→ **The task**
Leave every image out, and print the remaining lines below exactly.
____ Records
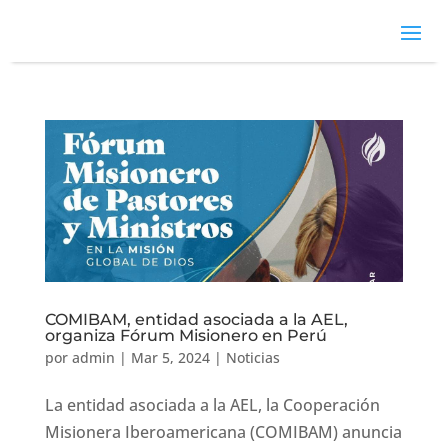
COMIBAM, entidad asociada a la AEL,
organiza Fórum Misionero en Perú
por
admin
|
Mar 5, 2024
|
Noticias
La entidad asociada a la AEL, la Cooperación
Misionera Iberoamericana (COMIBAM) anuncia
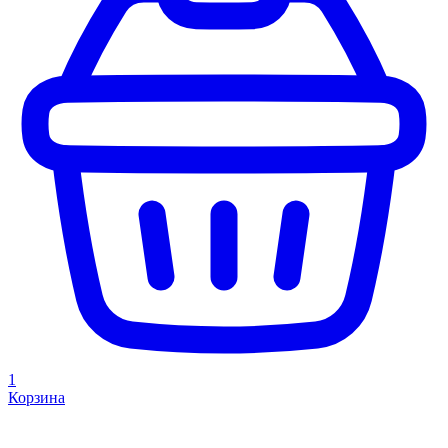
1
Корзина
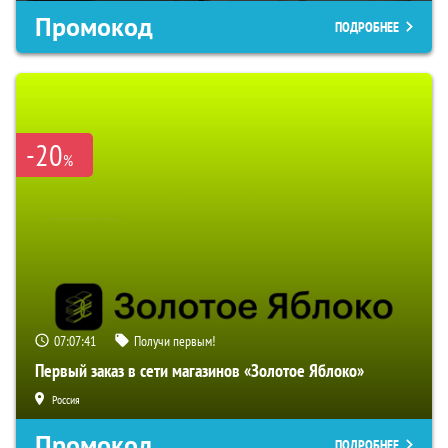
Промокод
ПОДРОБНЕЕ
-20
%
07:07:40
Получи первым!
Первый заказ в сети магазинов «Золотое Яблоко»
Россия
Промокод
ПОДРОБНЕЕ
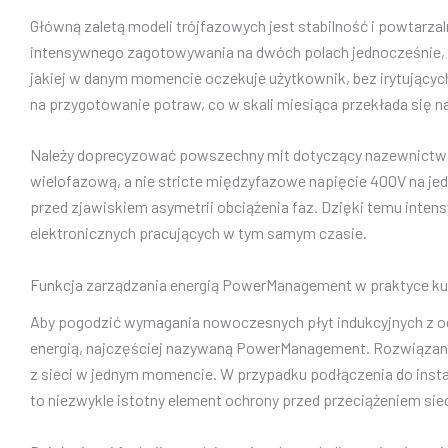
Główną zaletą modeli trójfazowych jest stabilność i powtarz
intensywnego zagotowywania na dwóch polach jednocześnie, p
jakiej w danym momencie oczekuje użytkownik, bez irytującyc
na przygotowanie potraw, co w skali miesiąca przekłada się n
Należy doprecyzować powszechny mit dotyczący nazewnictwa – 
wielofazową, a nie stricte międzyfazowe napięcie 400V na jed
przed zjawiskiem asymetrii obciążenia faz. Dzięki temu inten
elektronicznych pracujących w tym samym czasie.
Funkcja zarządzania energią PowerManagement w praktyce kul
Aby pogodzić wymagania nowoczesnych płyt indukcyjnych z ogr
energią, najczęściej nazywaną PowerManagement. Rozwiązanie
z sieci w jednym momencie. W przypadku podłączenia do insta
to niezwykle istotny element ochrony przed przeciążeniem sie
________
→ **Exercise solution**
COMIBAM, entidad asociada a la AEL,
organiza Fórum Misionero en Perú
por
admin
|
Mar 5, 2024
|
Noticias
La entidad asociada a la AEL, la Cooperación
Misionera Iberoamericana (COMIBAM) anuncia
1
Корзина
Промокод
ПОДРОБНЕЕ
-20
%
07:07:40
Получи первым!
Первый заказ в сети магазинов «Золотое Яблоко»
Россия
Промокод
ПОДРОБНЕЕ
Główną zaletą modeli trójfazowych jest stabilność i powtarz
intensywnego zagotowywania na dwóch polach jednocześnie, p
jakiej w danym momencie oczekuje użytkownik, bez irytującyc
na przygotowanie potraw, co w skali miesiąca przekłada się n
Należy doprecyzować powszechny mit dotyczący nazewnictwa – 
wielofazową, a nie stricte międzyfazowe napięcie 400V na jed
przed zjawiskiem asymetrii obciążenia faz. Dzięki temu inten
elektronicznych pracujących w tym samym czasie.
Funkcja zarządzania energią PowerManagement w praktyce kul
Aby pogodzić wymagania nowoczesnych płyt indukcyjnych z ogr
energią, najczęściej nazywaną PowerManagement. Rozwiązanie
z sieci w jednym momencie. W przypadku podłączenia do insta
to niezwykle istotny element ochrony przed przeciążeniem sie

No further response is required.